Instructions to follow: When you copy from the entries that follow, take only the lines from the one with "ADMINISTRATIVE / LEGISLATIVE / CIVIC /" down to the one with "l'apparato cardiovascolare. Sarà", keeping both ends and dropping every picture.

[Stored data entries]
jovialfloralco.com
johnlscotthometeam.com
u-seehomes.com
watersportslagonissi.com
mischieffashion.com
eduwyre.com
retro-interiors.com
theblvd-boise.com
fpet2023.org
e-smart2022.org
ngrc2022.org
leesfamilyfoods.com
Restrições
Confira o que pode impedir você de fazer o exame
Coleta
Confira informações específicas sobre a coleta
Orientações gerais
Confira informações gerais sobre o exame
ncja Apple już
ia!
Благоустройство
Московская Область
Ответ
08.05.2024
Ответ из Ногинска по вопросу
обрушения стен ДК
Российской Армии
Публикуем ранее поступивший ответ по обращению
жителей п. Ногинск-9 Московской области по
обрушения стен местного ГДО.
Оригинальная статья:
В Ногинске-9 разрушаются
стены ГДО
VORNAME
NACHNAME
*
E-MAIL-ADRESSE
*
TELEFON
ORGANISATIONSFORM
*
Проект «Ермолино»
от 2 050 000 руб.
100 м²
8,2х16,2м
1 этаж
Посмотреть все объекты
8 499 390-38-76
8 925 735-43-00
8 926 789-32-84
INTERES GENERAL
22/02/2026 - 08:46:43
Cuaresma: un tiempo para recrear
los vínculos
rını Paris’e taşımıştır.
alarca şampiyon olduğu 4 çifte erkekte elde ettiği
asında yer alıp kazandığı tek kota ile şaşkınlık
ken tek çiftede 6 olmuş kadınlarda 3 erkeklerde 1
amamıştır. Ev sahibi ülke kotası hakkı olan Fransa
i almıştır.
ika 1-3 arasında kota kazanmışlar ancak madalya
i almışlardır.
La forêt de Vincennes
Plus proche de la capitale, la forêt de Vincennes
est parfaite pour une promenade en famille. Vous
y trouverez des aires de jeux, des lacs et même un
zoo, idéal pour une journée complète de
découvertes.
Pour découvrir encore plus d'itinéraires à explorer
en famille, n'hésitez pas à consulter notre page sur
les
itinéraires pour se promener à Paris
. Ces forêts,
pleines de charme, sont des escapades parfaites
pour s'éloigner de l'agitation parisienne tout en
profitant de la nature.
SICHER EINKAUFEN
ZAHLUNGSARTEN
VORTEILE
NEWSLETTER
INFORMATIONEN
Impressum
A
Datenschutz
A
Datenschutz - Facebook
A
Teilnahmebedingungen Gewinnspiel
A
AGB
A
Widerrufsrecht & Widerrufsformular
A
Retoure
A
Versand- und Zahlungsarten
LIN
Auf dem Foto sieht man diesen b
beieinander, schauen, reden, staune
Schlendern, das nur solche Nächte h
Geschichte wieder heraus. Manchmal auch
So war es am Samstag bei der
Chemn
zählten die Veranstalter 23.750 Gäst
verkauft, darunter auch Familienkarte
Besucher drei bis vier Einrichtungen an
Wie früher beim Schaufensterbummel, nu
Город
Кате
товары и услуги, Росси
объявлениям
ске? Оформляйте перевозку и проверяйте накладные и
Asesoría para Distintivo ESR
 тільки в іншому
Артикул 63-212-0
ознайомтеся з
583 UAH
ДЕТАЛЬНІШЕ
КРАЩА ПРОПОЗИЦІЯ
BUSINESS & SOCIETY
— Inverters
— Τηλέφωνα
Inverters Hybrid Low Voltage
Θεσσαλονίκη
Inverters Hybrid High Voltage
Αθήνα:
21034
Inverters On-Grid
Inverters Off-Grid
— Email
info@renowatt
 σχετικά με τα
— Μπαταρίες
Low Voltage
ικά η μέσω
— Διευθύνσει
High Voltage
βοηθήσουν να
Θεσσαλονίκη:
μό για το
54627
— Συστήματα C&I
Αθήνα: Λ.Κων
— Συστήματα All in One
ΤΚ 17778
...
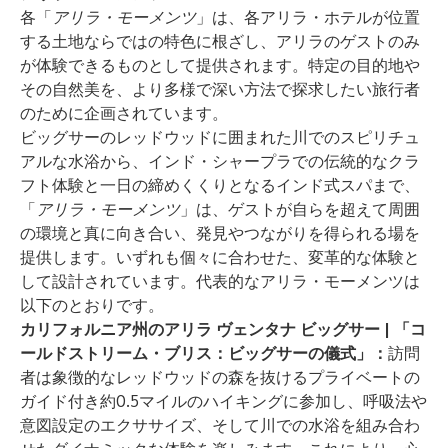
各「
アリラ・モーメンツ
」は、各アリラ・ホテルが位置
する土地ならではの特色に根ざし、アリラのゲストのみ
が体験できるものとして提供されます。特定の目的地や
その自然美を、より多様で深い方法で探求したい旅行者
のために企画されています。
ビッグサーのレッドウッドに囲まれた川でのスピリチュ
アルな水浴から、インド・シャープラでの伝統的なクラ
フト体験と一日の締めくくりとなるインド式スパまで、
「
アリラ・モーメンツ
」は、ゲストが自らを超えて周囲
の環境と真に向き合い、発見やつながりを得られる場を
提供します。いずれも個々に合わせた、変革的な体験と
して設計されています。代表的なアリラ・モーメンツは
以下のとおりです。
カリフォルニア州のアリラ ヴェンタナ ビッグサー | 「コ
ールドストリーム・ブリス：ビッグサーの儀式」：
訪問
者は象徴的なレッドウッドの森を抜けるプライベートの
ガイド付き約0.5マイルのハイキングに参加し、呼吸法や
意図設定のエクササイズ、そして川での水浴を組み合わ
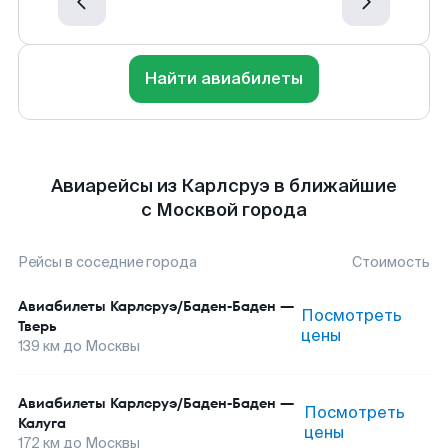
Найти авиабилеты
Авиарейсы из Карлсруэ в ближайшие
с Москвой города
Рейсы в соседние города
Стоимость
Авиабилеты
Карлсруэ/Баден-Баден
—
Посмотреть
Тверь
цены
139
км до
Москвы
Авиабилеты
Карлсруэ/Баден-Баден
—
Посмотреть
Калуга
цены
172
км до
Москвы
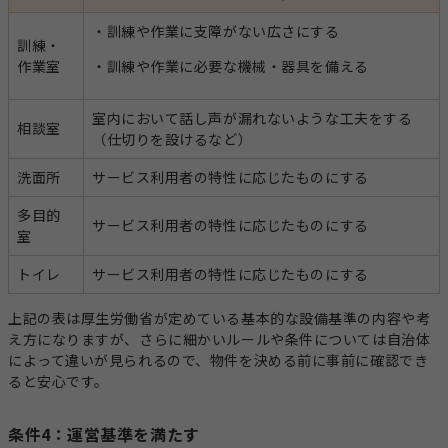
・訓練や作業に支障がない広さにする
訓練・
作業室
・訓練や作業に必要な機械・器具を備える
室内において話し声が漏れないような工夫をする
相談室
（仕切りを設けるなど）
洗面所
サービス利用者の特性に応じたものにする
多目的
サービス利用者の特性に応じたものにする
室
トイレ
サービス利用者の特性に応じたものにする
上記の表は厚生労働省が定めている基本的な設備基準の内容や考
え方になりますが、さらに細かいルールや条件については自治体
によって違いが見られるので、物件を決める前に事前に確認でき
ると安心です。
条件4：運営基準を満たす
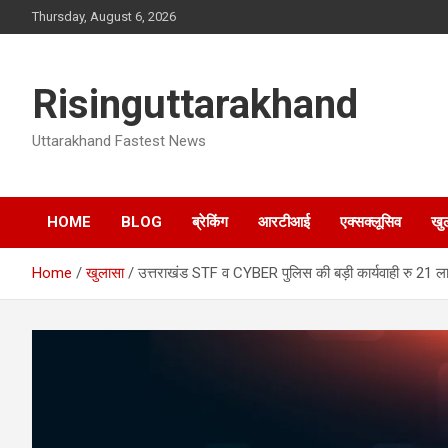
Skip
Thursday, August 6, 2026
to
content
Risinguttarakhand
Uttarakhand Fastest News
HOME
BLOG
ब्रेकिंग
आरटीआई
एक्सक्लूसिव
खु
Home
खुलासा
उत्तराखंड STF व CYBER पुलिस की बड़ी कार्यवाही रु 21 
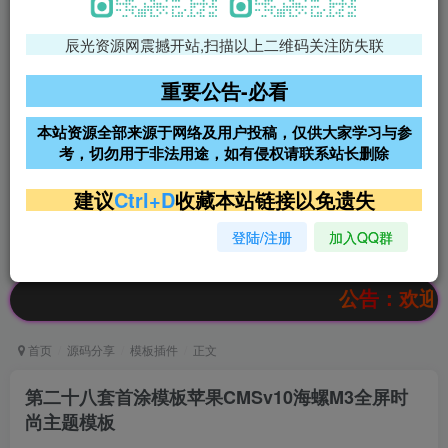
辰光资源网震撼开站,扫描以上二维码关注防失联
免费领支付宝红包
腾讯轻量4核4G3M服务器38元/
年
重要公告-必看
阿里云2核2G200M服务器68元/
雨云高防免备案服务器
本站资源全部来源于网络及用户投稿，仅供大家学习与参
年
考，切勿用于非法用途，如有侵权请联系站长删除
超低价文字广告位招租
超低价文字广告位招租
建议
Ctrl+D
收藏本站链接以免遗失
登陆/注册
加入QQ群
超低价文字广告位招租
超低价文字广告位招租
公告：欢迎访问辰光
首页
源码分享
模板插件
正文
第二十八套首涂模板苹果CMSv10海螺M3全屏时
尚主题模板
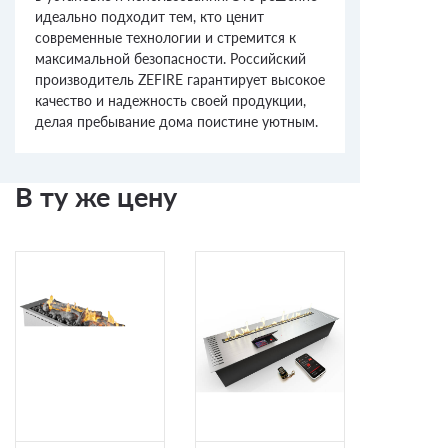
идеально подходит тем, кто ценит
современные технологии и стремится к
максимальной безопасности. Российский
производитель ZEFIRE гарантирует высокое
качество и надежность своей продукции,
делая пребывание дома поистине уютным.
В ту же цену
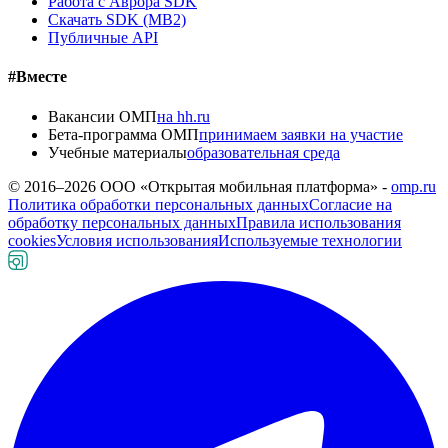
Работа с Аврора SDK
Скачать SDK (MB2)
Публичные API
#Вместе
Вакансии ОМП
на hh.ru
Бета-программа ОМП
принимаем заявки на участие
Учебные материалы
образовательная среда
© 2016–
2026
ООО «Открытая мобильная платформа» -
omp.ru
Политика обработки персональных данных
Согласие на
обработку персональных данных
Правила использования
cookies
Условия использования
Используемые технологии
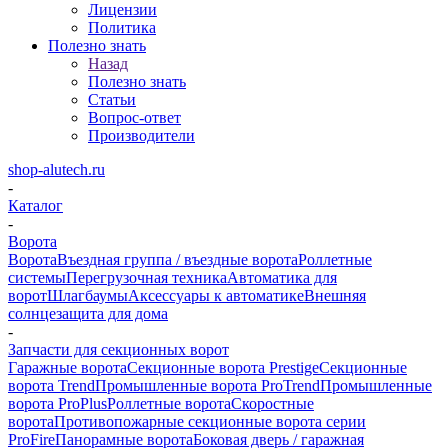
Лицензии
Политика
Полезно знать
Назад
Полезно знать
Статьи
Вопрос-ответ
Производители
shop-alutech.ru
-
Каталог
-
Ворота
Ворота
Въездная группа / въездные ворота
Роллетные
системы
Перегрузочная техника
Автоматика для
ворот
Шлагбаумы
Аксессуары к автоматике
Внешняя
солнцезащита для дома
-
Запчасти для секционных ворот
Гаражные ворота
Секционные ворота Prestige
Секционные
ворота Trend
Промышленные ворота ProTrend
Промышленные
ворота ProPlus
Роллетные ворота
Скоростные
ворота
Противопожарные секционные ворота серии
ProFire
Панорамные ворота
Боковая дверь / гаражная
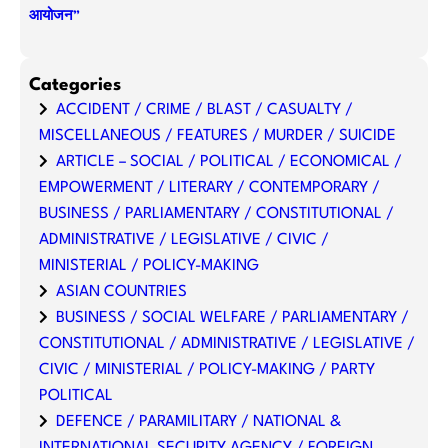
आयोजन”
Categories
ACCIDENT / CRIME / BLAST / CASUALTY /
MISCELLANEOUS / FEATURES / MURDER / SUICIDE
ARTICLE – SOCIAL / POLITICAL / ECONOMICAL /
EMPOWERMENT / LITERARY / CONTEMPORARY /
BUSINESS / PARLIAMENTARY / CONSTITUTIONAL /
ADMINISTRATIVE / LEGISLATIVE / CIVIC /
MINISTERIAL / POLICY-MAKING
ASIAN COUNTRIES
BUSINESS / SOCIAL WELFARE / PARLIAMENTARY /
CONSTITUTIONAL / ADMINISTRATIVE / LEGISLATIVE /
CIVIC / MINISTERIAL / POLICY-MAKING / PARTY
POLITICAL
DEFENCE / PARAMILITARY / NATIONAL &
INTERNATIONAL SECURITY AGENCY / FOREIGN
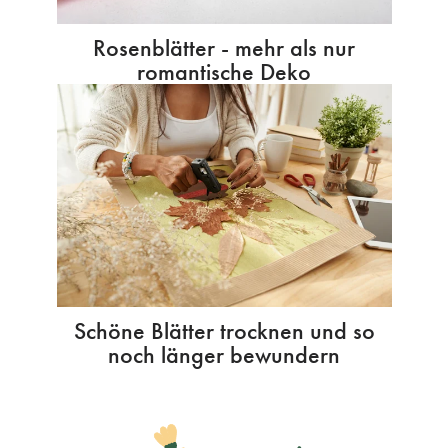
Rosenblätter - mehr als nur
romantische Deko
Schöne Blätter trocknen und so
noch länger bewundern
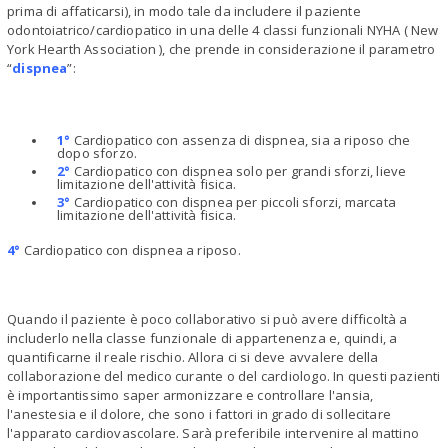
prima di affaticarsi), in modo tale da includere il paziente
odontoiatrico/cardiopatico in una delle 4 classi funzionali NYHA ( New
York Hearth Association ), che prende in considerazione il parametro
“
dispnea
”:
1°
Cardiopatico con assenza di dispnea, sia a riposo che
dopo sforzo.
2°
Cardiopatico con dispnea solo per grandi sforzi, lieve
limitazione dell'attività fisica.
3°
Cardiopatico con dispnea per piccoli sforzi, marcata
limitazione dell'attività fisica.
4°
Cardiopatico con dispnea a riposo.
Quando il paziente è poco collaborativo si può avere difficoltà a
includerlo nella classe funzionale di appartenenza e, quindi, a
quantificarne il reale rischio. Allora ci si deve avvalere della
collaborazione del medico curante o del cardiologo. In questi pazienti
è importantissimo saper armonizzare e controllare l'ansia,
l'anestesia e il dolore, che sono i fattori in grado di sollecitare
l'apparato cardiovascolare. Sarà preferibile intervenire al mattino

Solved exercise:
ADMINISTRATIVE / LEGISLATIVE / CIVIC /
MINISTERIAL / POLICY-MAKING
ASIAN COUNTRIES
BUSINESS / SOCIAL WELFARE / PARLIAMENTARY /
CONSTITUTIONAL / ADMINISTRATIVE / LEGISLATIVE /
CIVIC / MINISTERIAL / POLICY-MAKING / PARTY
POLITICAL
DEFENCE / PARAMILITARY / NATIONAL &
INTERNATIONAL SECURITY AGENCY / FOREIGN
Rosenblätter - mehr als nur
romantische Deko
Schöne Blätter trocknen und so
noch länger bewundern
prima di affaticarsi), in modo tale da includere il paziente
odontoiatrico/cardiopatico in una delle 4 classi funzionali NYHA ( New
York Hearth Association ), che prende in considerazione il parametro
“
dispnea
”:
1°
Cardiopatico con assenza di dispnea, sia a riposo che
dopo sforzo.
2°
Cardiopatico con dispnea solo per grandi sforzi, lieve
limitazione dell'attività fisica.
3°
Cardiopatico con dispnea per piccoli sforzi, marcata
limitazione dell'attività fisica.
4°
Cardiopatico con dispnea a riposo.
Quando il paziente è poco collaborativo si può avere difficoltà a
includerlo nella classe funzionale di appartenenza e, quindi, a
quantificarne il reale rischio. Allora ci si deve avvalere della
collaborazione del medico curante o del cardiologo. In questi pazienti
è importantissimo saper armonizzare e controllare l'ansia,
l'anestesia e il dolore, che sono i fattori in grado di sollecitare
l'apparato cardiovascolare. Sarà preferibile intervenire al mattino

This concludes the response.